---- Information shown

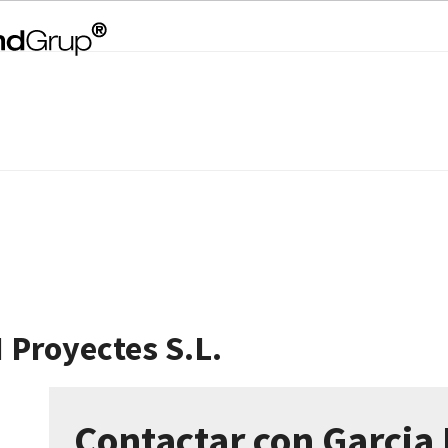
 Proyectes S.L.
Contactar con Garcia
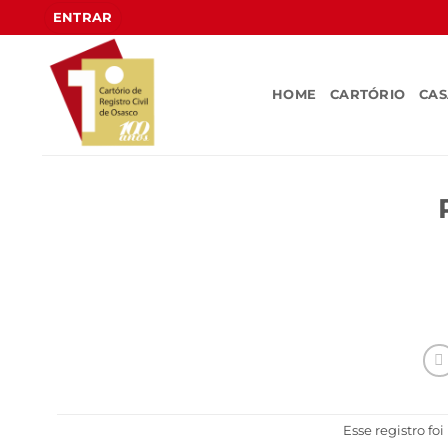
Skip
ENTRAR
to
content
HOME
CARTÓRIO
CA
Esse registro fo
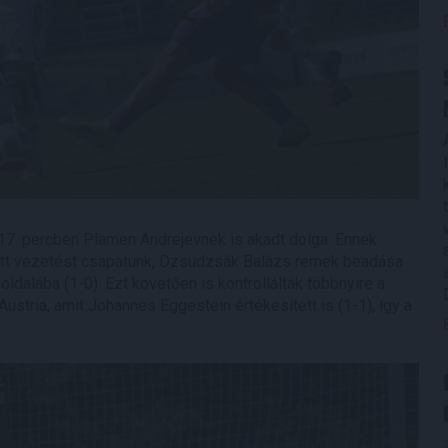
a 17. percben Plamen Andrejevnek is akadt dolga. Ennek
ett vezetést csapatunk, Dzsudzsák Balázs remek beadása
oldalába (1-0). Ezt követően is kontrollálták többnyire a
Austria, amit Johannes Eggestein értékesített is (1-1), így a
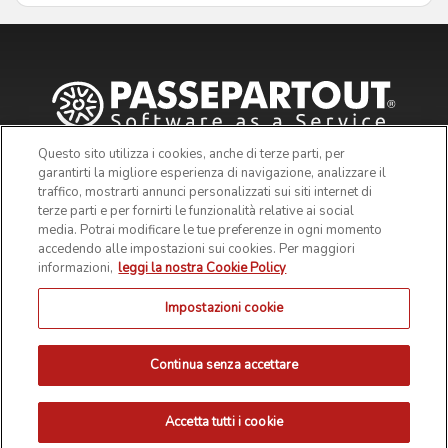
Questo sito utilizza i cookies, anche di terze parti, per
garantirti la migliore esperienza di navigazione, analizzare il
traffico, mostrarti annunci personalizzati sui siti internet di
terze parti e per fornirti le funzionalità relative ai social
media. Potrai modificare le tue preferenze in ogni momento
accedendo alle impostazioni sui cookies. Per maggiori
informazioni,
leggi la nostra Cookie Policy
Impostazioni cookie
© 2019 Passepartout s.p.a. - c/o SM HUB - Via Consiglio dei
Sessanta 99, 47891 Dogana Repubblica di San Marino - Codice
Operatore Economico SM03473 - Iscrizione Registro Società n° 6210
del 6 agosto 2010 - Iscrizione Registro delle attività e-commerce n°
Continua senza accettare
55 - Capitale Sociale € 4.800.000 i.v.
PRIVACY POLICY
COOKIE POLICY
NOTE LEGALI
Accetta tutti i cookie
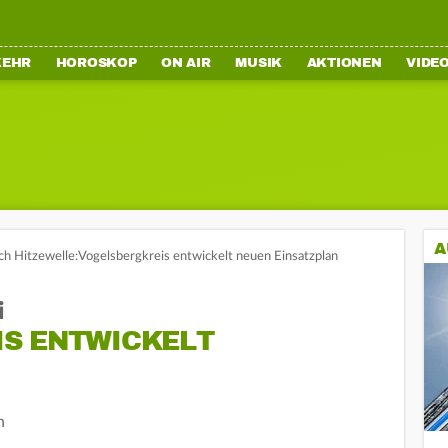
KEHR
HOROSKOP
ON AIR
MUSIK
AKTIONEN
VIDE
A
h Hitzewelle:Vogelsbergkreis entwickelt neuen Einsatzplan
i
S ENTWICKELT
n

--------

**What is required:**
Return exactly the lines starting at the line with "55 - Capitale Sociale € 4.800.000 i.v." and ending at the last line of the listing, both ends included; pictures are to be left out.

**Result for this exercise:**
55 - Capitale Sociale € 4.800.000 i.v.
PRIVACY POLICY
COOKIE POLICY
NOTE LEGALI
Accetta tutti i cookie
KEHR
HOROSKOP
ON AIR
MUSIK
AKTIONEN
VIDE
A
h Hitzewelle:Vogelsbergkreis entwickelt neuen Einsatzplan
i
S ENTWICKELT
n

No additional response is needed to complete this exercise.